#### ASSIGNMENT:
From the records below, determine the number of lines containing "google". Output that number alone.

Source records
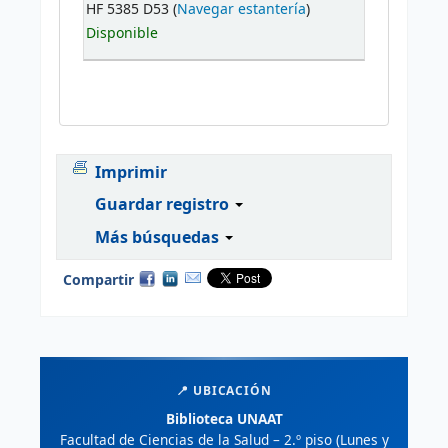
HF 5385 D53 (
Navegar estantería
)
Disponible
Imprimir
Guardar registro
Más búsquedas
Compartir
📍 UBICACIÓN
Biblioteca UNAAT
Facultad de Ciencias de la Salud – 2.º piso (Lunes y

==

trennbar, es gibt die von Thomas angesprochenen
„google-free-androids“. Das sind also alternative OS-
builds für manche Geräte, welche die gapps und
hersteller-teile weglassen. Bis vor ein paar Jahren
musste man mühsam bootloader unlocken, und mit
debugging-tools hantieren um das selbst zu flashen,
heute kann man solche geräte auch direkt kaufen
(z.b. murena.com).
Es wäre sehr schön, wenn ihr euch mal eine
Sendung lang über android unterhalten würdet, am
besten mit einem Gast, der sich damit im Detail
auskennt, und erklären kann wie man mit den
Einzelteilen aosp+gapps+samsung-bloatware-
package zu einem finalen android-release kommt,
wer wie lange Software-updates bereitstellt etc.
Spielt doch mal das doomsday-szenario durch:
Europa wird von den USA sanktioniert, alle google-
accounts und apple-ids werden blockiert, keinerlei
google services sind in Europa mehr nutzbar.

#### EXPECTED ANSWER:
3